• **Assignment**
Wherever pictures appear in the listing below, leave them out, and copy exactly, and only, everything from the line with "onne per uno" down to the line with "乳で育乳できるって知ってた？ バス ...".

• **Data for analysis**
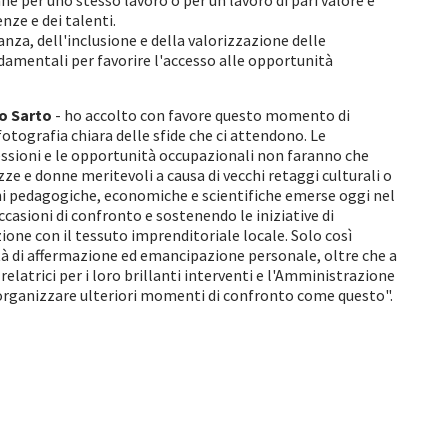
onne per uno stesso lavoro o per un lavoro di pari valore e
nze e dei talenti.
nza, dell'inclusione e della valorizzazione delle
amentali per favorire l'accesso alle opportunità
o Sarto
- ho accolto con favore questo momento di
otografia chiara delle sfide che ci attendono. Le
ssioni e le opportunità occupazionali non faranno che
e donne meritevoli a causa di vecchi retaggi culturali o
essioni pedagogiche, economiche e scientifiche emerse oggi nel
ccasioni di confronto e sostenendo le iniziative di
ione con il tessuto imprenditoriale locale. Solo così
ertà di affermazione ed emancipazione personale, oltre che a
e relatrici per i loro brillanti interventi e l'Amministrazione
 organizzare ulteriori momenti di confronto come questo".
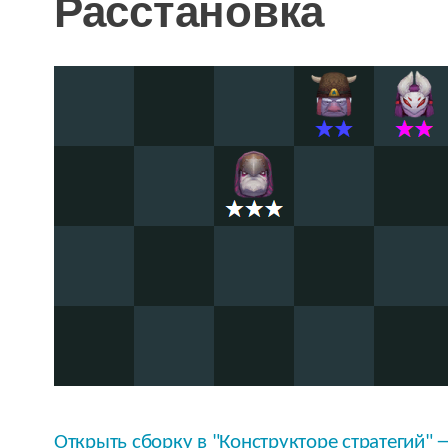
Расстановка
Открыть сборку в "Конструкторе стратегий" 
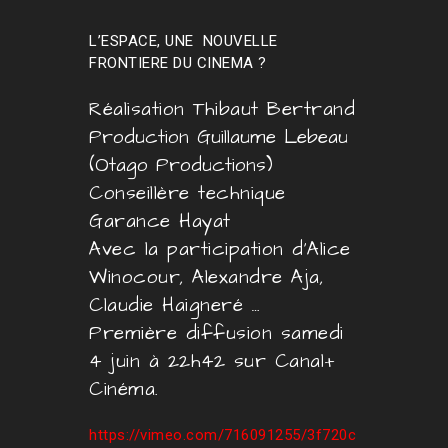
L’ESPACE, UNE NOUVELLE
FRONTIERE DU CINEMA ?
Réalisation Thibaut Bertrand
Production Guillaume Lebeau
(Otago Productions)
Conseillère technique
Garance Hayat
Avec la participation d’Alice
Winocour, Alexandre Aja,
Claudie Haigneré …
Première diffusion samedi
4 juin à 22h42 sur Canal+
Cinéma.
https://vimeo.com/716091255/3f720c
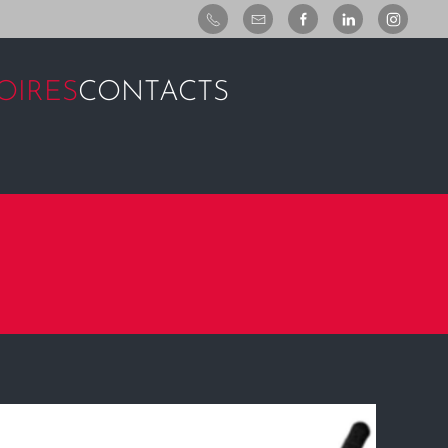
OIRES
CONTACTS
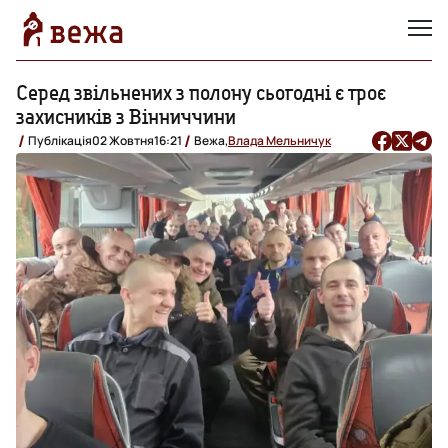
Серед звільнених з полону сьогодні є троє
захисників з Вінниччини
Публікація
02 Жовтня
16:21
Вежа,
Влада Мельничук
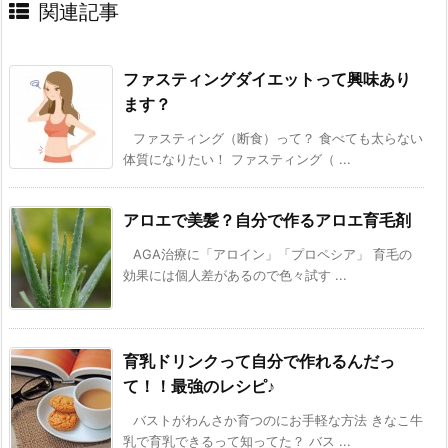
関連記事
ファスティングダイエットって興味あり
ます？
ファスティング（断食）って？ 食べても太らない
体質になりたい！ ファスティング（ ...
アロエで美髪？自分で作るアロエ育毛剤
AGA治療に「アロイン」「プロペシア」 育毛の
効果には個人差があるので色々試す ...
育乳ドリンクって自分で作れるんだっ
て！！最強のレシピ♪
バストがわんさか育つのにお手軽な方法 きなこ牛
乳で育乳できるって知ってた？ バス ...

---

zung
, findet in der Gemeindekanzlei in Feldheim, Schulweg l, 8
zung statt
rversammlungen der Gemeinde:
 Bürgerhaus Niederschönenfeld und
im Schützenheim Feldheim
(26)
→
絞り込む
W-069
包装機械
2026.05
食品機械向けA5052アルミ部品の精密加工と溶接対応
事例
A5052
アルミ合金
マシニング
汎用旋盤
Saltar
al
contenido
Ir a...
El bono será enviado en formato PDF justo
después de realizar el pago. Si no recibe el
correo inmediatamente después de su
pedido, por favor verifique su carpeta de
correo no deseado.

• **Result for this task**
onne per uno stesso lavoro o per un lavoro di pari valore e
nze e dei talenti.
nza, dell'inclusione e della valorizzazione delle
amentali per favorire l'accesso alle opportunità
o Sarto
- ho accolto con favore questo momento di
otografia chiara delle sfide che ci attendono. Le
ssioni e le opportunità occupazionali non faranno che
e donne meritevoli a causa di vecchi retaggi culturali o
essioni pedagogiche, economiche e scientifiche emerse oggi nel
ccasioni di confronto e sostenendo le iniziative di
ione con il tessuto imprenditoriale locale. Solo così
ertà di affermazione ed emancipazione personale, oltre che a
e relatrici per i loro brillanti interventi e l'Amministrazione
 organizzare ulteriori momenti di confronto come questo".
Расстановка
Открыть сборку в "Конструкторе стратегий" 
L’ESPACE, UNE NOUVELLE
FRONTIERE DU CINEMA ?
Réalisation Thibaut Bertrand
Production Guillaume Lebeau
(Otago Productions)
Conseillère technique
Garance Hayat
Avec la participation d’Alice
Winocour, Alexandre Aja,
Claudie Haigneré …
Première diffusion samedi
4 juin à 22h42 sur Canal+
Cinéma.
https://vimeo.com/716091255/3f720c
OIRES
CONTACTS
Серед звільнених з полону сьогодні є троє
захисників з Вінниччини
Публікація
02 Жовтня
16:21
Вежа,
Влада Мельничук
関連記事
ファスティングダイエットって興味あり
ます？
ファスティング（断食）って？ 食べても太らない
体質になりたい！ ファスティング（ ...
アロエで美髪？自分で作るアロエ育毛剤
AGA治療に「アロイン」「プロペシア」 育毛の
効果には個人差があるので色々試す ...
育乳ドリンクって自分で作れるんだっ
て！！最強のレシピ♪
バストがわんさか育つのにお手軽な方法 きなこ牛
乳で育乳できるって知ってた？ バス ...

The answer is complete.